# Fishing lures at night



## Bravo87 (Jun 19, 2014)

I know fish strike out of hunger and reaction for the most part. Fish are attracted by sound, vision, and smell. Knowing these things, I want to know if fishing an artificial lure such as a Mirrodine, DOA shrimp, etc at night would work. Fishing at night has been the most productive with live or cut bait. Has anyone had any luck with lures at night? I checked the forum and couldn't find anything. Thanks


----------



## Kim (Aug 5, 2008)

If you fish dock lights at night lures can be effective but nothing beats a live shrimp under a dock light.


----------



## recess (Oct 8, 2007)

The DOA glow shrimp and the yozuri's pins minnow under dock lights work great. Soft plastics skipped weightless also has done well for me .


----------



## southern yakker (Jun 25, 2012)

I've had great luck with chartreuse soft plastics made by mirrolure. The brighter the color the better with them. As for gulp it has the smell but the action isn't as good as the mirrolures soft plastics. Mirrodines also work well and for ladyfish/ bluefish they will tear up a gotcha or spoon at night.


----------



## ThaFish (Feb 27, 2013)

Gotcha Plastics 8" twister tails in the chartreuse color on a red jighead, Bomber Lures Super Pogey rattletraps, & Bomber Lures Badonkadonk topwaters in any color are all killer at night for bull reds.


----------



## Kim (Aug 5, 2008)

The Yo Zuri Pins S (sinking) is deadly on dock lights.


----------



## Bravo87 (Jun 19, 2014)

So dock lights so the fish can see the lure. Top water because the fish will hear the lure. Anything bright colored will give the fish a better chance to see it but it sounds like live or freshly dead bait is the best option at night. Am I tracking?


----------



## gigability (May 6, 2014)

caught thousands and thousands of pounds of lady fish and pompanos at night in the inky blackness don't know how them fish find it, a goofy jig white.


----------



## ThaFish (Feb 27, 2013)

Bravo87 said:


> ... but it sounds like live or freshly dead bait is the best option at night.

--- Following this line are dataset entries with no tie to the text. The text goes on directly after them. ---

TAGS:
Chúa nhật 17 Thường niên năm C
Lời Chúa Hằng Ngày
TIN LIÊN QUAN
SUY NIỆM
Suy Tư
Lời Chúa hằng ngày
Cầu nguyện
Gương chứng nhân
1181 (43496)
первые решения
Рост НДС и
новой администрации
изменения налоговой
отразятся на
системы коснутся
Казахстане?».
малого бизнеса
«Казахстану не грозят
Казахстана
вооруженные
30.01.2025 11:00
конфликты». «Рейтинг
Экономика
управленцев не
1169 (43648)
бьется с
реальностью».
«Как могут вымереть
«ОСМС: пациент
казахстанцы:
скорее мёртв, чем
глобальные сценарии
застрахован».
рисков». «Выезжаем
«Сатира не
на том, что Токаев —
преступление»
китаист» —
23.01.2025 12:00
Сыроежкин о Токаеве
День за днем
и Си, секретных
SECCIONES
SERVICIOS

I have had MANY nights where artificials were the only way to catch fish. Live/dead bait has its nights, but lures often out-fish it.


----------



## gigability (May 6, 2014)

*see in the dark*

white jig in the dark. 32 degrees out side no need for ice yet


----------



## Bravo87 (Jun 19, 2014)

Good night!!!! What did you do with all those lady fish?


----------



## Bravo87 (Jun 19, 2014)

ThaFish said:


> I have had MANY nights where artificials were the only way to catch fish. Live/dead bait has its nights, but lures often out-fish it.

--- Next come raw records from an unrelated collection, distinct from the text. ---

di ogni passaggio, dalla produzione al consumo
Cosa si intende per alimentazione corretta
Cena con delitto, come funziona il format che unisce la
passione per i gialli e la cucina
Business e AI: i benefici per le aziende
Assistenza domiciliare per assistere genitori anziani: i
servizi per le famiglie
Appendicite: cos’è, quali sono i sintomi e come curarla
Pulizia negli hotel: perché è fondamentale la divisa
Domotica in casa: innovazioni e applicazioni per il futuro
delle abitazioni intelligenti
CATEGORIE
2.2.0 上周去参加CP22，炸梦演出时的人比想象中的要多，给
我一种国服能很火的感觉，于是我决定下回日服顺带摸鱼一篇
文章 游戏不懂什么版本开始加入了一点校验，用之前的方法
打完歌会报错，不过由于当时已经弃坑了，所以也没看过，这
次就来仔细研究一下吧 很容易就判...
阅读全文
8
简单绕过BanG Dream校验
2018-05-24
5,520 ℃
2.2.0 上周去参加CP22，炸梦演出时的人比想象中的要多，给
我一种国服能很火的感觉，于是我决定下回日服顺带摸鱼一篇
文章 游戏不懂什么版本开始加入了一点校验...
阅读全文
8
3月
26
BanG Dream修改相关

What are the conditions and lures when that's the case? I'm tired of striking out at night


----------



## gigability (May 6, 2014)

Bravo87 said:


> Good night!!!! What did you do with all those lady fish?


fish house they pay $ 1.00 lb for them


----------



## Bravo87 (Jun 19, 2014)

Wow! You did great that night!


----------



## ThaFish (Feb 27, 2013)

Bravo87 said:


> What are the conditions and lures when that's the case? I'm tired of striking out at night


Shoot me a PM if you wanna know more.


----------



## Bravo87 (Jun 19, 2014)

Pm sent


----------



## Justin618 (Aug 18, 2013)

Shrimp around docks. Or a top water on the gulf. We did this at night during full moon and got lots of bull reds and blues


----------



## Bravo87 (Jun 19, 2014)

I'll try the top water deal next time we are out. Shrimp only get me pinfish. I'm over it


----------



## Justin618 (Aug 18, 2013)

Bravo87 said:


> I'll try the top water deal next time we are out. Shrimp only get me pinfish. I'm over it


You leaving shrimp out and sitting? Cast it and slow retrieve. No jigging etc. Just slow retrieve.

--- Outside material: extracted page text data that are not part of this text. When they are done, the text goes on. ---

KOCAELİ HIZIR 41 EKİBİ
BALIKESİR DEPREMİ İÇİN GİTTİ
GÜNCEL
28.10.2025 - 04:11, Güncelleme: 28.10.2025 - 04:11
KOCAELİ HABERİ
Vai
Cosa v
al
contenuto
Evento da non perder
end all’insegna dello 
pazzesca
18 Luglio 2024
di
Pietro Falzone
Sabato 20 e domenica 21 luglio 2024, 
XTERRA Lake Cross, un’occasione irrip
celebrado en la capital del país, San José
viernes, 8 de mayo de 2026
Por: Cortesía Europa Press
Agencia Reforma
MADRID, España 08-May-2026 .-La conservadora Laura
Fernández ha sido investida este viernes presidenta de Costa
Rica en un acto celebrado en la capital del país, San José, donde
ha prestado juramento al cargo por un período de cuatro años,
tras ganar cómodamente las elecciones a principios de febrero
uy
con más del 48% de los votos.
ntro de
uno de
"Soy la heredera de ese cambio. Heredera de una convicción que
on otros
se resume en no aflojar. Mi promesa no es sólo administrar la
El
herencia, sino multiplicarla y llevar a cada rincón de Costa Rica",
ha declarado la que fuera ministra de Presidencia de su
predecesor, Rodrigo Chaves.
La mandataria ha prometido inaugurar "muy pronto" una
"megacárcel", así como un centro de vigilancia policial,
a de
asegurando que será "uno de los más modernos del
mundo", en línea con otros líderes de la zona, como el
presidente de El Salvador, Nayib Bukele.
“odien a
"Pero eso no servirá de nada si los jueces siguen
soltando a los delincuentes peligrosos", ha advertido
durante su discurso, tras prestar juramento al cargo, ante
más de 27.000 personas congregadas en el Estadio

Or even under a popping cork. When i get to feeling better we'll go and try


----------



## fishmagician (Jun 4, 2014)

That makes for a slippery deck!!


----------



## coastie83 (Apr 20, 2014)

gigability said:


> caught thousands and thousands of pounds of lady fish and pompanos at night in the inky blackness don't know how them fish find it, a goofy jig white.


I've seen your pictures on previous posts. Id take any advice you'd give me.


----------



## Bravo87 (Jun 19, 2014)

Justin618 said:


> You leaving shrimp out and sitting? Cast it and slow retrieve. No jigging etc. Just slow retrieve.
> 
> Or even under a popping cork. When i get to feeling better we'll go and try


Sounds good


----------